Tension is adjusted by moving both sides of the front axle together. 

Goal: You want the belt to deflect about 12 mm when pushing hard near the front cog. 

Loosen the 14 mm non-drive axle bolt. Both axle bolts should now be loose.

 ⚠️ You must also loosen the vertical 6mm bolt behind the non-drive axle bolt. 

Turn both front-facing 7mm nuts clockwise to increase belt tension. Turn both nuts counter-clockwise to reduce belt tension. You may need to tap each axle nut with a mallet to encourage both sides of the axle to move backward (after a counter-clockwise turn).

From the Stages support page:
"A loose belt will have a slack feeling when pedaling from stationary, and a too-tight belt will make a lot of ambient noise when pedaling hard. The tension of the belt can be checked by hand under the plastic belt guards. There should be about 1/2'' or 12-15 mm of deflection near the sprocket. Adjust this nut and check the feel of the bike until you are satisfied."

That’s it! The belt should now be aligned and properly tensioned. 

FINISHING UP

You must now:

  • Tighten both 14 mm axle bolts. I torque these bolts to around 50 nm. In other words, you push fairly hard. Stages says just 30 Nm. My axle slips when torqued that low. Industry standards for this size bolt are 50-90 Nm depending on steel used. Use your best judgement.
  • Tighten the vertical 6 mm bolt behind non-drive axle bolt. Torque is about 20 nm. For me, that is medium-tight.
  • Replace non-drive-side front cover followed by the back cover.
  • Replace drive-side front cover.


What do you think? Will you try doing this? 

-----------

One more thing: Is a slack belt an advantage?

Answer: Yes - but only for other bikes!!!

Slack is not desirable or beneficial with the SB20 but is for most other indoor bikes. 

With smart bikes and trainers: You get easier pedalling for the same watts when you loosen the belt. That's because power is measured (estimated actually) at the flywheel. These bikes let you "cheat" by reducing drive train resistance after power has been estimated 🤷‍♂️.

The SB20 is different.
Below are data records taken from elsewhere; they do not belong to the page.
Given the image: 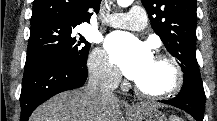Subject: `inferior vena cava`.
Here are the masks:
<instances>
[{
    "mask_svg": "<svg viewBox=\"0 0 217 121\" xmlns=\"http://www.w3.org/2000/svg\"><path fill=\"white\" fill-rule=\"evenodd\" d=\"M118 81L110 76L105 67L89 75L87 84L88 95L96 102L115 99L113 93L117 88Z\"/></svg>",
    "mask_w": 217,
    "mask_h": 121,
    "instance_id": "602c4592",
    "label": "inferior vena cava"
}]
</instances>
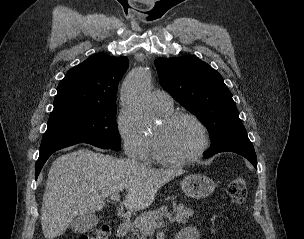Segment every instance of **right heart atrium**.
Wrapping results in <instances>:
<instances>
[{"label": "right heart atrium", "instance_id": "1", "mask_svg": "<svg viewBox=\"0 0 304 239\" xmlns=\"http://www.w3.org/2000/svg\"><path fill=\"white\" fill-rule=\"evenodd\" d=\"M116 126L125 153L131 158L147 159L151 149L150 138L134 124L123 108L117 115Z\"/></svg>", "mask_w": 304, "mask_h": 239}]
</instances>
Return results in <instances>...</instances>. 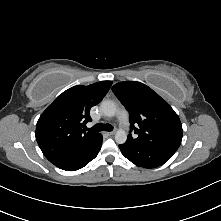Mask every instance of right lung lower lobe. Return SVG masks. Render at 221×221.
I'll return each mask as SVG.
<instances>
[{
    "instance_id": "right-lung-lower-lobe-1",
    "label": "right lung lower lobe",
    "mask_w": 221,
    "mask_h": 221,
    "mask_svg": "<svg viewBox=\"0 0 221 221\" xmlns=\"http://www.w3.org/2000/svg\"><path fill=\"white\" fill-rule=\"evenodd\" d=\"M101 145L102 136L100 135V137L91 146L83 150L71 164L61 169L66 171H75L83 168L98 155Z\"/></svg>"
}]
</instances>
Power is measured at the cranks. You are given credit for any additional drivetrain resistance by generating more watts. Slack or tight belt does not matter. You get the correct number of watts 🔬.

Comments

  1. Thanks for your effort putting together such a great post!
    I was wondering if you could help me with an issue here. After loosening the bolts I can pretty easy adjust so that I get, what I think, is a good belt tension. It's when I start tightening the bolts the issues starts. The non-drive side is no problem, but as soon as I start to tighten the drive side bolt the flywheel moves forward and tightens the belt tension again. Any hints on how to tighten the bolt and make sure the flywheel doesn't move at the same time. Any tips would be highly appreciated.

    Thanks!

    ReplyDelete
    Replies
    1. Hey Björn. Try this.

      1. Get the tension correct with both axle nuts loose.
      2. On the non-drive side, loosen the front-facing retaining bolt by a full turn (counter clockwise).
      3. Tap non-drive-side axle with a mallet (described in post) to nudge the non-drive axle backward.
      4. Tighten non-drive axle nut.
      5. Tap drive-side axle with a mallet to make sure it has not moved forward.
      6. Tighten drive axle nut.

      Keep repeating 1-6 until tension and alignment is correct.

      Note about belt alignment: The drive cogs are not manufactured with super-high precision. Alignment can drift to one side after a day or so. This happens on my bike. I just settle with partial alignment but good tension.